*** Opening ENTRIES PROVIDED ***
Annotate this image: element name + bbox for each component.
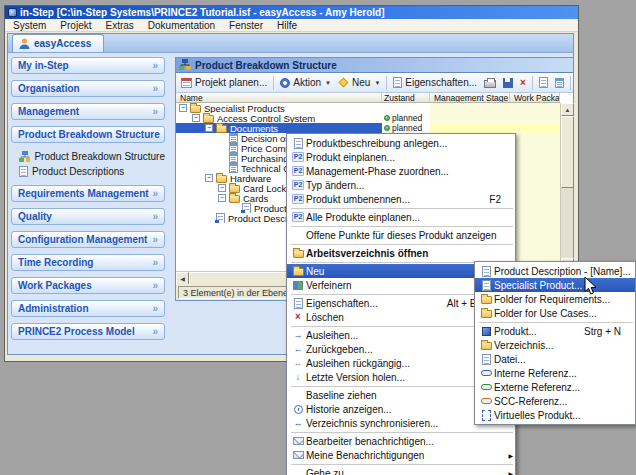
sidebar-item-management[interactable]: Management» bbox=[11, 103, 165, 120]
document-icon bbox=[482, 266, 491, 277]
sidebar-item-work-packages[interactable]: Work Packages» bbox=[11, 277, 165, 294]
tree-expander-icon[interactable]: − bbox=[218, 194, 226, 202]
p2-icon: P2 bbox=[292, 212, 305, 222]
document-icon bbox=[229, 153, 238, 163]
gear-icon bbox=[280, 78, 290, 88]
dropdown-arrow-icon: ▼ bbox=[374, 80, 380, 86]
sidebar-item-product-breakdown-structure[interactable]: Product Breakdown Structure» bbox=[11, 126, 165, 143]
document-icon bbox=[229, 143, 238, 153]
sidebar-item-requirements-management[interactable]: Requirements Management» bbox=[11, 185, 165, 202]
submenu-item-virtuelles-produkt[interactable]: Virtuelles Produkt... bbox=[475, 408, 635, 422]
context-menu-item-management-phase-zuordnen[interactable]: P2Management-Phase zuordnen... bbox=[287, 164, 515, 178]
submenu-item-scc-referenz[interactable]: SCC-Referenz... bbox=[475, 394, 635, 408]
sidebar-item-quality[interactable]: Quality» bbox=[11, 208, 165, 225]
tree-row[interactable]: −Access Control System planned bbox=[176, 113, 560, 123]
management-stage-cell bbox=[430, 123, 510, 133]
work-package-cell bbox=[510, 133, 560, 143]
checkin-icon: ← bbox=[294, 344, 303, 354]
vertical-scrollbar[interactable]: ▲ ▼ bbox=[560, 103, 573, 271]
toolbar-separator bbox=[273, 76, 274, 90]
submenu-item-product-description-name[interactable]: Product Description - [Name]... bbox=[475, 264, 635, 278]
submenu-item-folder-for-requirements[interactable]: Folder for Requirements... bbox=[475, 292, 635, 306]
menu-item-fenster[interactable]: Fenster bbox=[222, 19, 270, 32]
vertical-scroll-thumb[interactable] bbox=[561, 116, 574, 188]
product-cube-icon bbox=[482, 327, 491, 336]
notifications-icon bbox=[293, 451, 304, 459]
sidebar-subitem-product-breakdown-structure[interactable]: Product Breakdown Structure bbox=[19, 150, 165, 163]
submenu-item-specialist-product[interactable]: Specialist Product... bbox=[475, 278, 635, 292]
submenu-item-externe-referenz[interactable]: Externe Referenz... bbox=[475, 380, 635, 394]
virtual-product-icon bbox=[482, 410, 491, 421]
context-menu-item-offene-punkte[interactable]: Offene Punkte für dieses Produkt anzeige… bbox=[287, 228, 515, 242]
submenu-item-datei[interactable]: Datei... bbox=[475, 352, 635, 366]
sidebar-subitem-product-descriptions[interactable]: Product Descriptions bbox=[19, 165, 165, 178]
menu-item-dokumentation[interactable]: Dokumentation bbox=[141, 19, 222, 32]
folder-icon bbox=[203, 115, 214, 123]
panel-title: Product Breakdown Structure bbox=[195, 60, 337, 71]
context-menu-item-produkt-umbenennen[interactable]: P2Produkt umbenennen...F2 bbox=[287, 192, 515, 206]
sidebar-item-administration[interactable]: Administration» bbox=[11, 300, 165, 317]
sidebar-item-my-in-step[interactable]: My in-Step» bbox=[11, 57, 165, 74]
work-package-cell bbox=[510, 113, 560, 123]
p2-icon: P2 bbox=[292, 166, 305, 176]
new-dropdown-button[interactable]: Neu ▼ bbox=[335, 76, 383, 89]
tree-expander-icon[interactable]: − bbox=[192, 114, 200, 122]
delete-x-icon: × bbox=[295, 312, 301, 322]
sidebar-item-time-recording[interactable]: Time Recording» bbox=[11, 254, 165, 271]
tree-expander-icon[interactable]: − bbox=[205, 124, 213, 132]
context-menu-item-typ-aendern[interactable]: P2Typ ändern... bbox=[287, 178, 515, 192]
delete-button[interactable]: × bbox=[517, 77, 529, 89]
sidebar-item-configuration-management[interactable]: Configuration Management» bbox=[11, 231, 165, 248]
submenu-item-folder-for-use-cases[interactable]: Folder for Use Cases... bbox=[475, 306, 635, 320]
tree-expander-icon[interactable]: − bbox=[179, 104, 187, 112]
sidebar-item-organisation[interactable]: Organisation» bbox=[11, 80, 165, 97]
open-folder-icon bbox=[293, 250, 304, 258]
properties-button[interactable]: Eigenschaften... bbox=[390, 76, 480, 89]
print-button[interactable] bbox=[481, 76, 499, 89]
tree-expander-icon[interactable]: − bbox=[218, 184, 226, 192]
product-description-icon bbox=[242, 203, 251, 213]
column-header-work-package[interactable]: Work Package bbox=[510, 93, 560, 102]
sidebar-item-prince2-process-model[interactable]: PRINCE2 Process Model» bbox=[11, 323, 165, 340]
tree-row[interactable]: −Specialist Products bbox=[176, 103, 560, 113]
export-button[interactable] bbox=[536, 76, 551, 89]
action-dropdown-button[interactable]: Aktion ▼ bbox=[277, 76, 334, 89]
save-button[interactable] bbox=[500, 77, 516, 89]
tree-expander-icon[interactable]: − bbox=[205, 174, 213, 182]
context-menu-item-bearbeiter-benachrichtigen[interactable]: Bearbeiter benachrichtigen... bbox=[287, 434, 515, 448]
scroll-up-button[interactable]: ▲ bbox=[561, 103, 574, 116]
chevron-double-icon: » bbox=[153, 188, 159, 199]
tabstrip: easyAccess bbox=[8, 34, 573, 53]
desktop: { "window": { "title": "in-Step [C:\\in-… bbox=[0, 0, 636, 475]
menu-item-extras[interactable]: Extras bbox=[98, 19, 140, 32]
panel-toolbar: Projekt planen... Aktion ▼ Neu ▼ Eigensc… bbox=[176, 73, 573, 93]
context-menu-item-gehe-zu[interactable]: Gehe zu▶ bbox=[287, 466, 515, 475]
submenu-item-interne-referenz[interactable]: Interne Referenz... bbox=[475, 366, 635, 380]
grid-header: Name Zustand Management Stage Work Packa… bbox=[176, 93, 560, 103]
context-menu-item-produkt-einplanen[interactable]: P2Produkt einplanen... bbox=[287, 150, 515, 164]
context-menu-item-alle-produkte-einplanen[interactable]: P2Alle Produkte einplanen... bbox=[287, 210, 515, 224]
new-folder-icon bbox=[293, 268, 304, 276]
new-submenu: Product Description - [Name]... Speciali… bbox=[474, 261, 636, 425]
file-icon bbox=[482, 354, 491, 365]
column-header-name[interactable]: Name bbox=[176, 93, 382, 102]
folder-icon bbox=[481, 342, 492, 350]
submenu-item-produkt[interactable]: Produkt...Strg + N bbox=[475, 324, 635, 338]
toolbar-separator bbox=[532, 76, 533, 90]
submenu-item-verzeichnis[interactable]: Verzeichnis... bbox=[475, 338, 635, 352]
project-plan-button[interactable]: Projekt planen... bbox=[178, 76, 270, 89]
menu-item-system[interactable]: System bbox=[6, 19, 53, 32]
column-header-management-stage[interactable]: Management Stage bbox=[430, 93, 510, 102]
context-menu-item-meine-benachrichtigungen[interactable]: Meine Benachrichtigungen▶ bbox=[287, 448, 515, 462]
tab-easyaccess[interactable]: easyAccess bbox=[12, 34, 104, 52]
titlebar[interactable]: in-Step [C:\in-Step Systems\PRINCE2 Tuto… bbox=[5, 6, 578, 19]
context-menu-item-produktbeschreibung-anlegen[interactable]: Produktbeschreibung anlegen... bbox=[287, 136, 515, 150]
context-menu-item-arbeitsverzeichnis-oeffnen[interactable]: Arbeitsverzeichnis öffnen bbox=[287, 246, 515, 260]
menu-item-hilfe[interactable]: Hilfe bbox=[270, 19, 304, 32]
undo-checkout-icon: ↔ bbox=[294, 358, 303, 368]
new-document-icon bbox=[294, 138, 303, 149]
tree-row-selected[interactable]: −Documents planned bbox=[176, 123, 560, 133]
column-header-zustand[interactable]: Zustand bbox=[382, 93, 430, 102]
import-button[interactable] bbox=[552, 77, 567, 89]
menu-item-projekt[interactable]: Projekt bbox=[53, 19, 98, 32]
*** Closing ENTRIES PROVIDED ***
TASK DETAILS - Copy each line of the listing that carries the word "folder".

TASK SOLUTION -
submenu-item-folder-for-requirements[interactable]: Folder for Requirements... bbox=[475, 292, 635, 306]
folder-icon bbox=[203, 115, 214, 123]
submenu-item-folder-for-use-cases[interactable]: Folder for Use Cases... bbox=[475, 306, 635, 320]
open-folder-icon bbox=[293, 250, 304, 258]
new-folder-icon bbox=[293, 268, 304, 276]
folder-icon bbox=[481, 342, 492, 350]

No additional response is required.